The research carried out here was qualitative by nature. Further, the author provides little to no detail on how the qualitative study was actually carried out, and what if any established methods of qualitative study were used. As such, it is nigh-on impossible to comment on the methodology or validity of the research. Case studies and qualitative research certainly have their place within psychology and can be very helpful in understanding the experiences of individual people more deeply. However, not detailing at all how the qualitative analysis was carried out makes one wonder whether the illustrative examples in the article might not have been just cherry-picked to fit the arguments the author wanted to make. This may well not be the case, but it’s quite impossible to know. The author also does not appear to have used any of the developed more formal methods of Rorschach interpretation, but employs rather more “old-school”, psychoanalytical ways of interpreting responses (more or less at face value, it feels). With 110 protocols (of probably more than 15 answers each), formalized analysis and quantitative methods could have well been used, too, so this is all probably a conscious choice.

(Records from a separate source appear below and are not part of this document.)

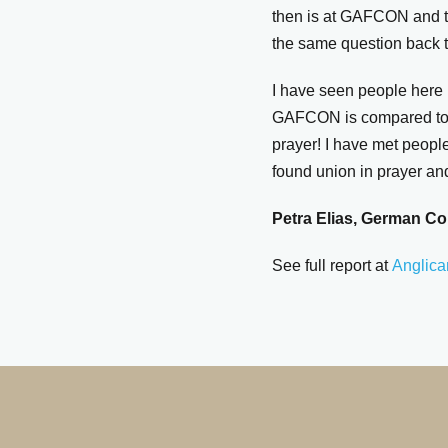
then is at GAFCON and t
the same question back t
I have seen people here 
GAFCON is compared to sy
prayer! I have met peopl
found union in prayer an
Petra Elias, German Co
See full report at
Anglica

The Rorschach Test itself, of course, is quite a controversial method. For my part, I am relatively convinced of its usefulness and validity in certain, limited use cases, one being differential diagnosis of psychoses in clinical practice. It is, however, used for a variety of other purposes in many countries, especially in France, Finland, the US and Japan. Is it a useful or valid tool for studying self-representations in the way it’s used in this article? It’s difficult to say. In any case, this article fails to convince me one way or the other.
As for the results, stripped of their somewhat opaque psychoanalytical formulations, they make intuitive sense and do not disagree with other findings. People age quite differently, and there is much less “automatic”, inevitable cognitive decline than often thought. I also agree that the personality structures and other individual features of each individual probably affect older adults’ self-perceptions and the ways they adjust those perceptions to fit (or otherwise) their changing bodies and minds more than simply their age or gender. Further, it is understandable that for individuals more inclined to narcissistic thought, confronting the losses and limits of aging would be a more dramatic experience and lead to greater fragility and depressive developments.
The research and the conclusions drawn from it in this article remain entirely within the psychoanalytic tradition. Indeed, its author hails from the strong French tradition of psychoanalysis, of which I understand little beyond the fundamentals set by Freud and the very basics of Lacanian thought. As such, it is difficult for me to critically evaluate an article like this. Such articles may have their value for those well-steeped in psychoanalytical Ro interpretation. However, it must be said that as presented in this article, this is not much of a scientific study, and remains more at the level of speculative musings on the qualitative features of (some of) the collected responses. Still, an interesting read, and I will certainly go back to the Rorschachiana journal later for another look or two.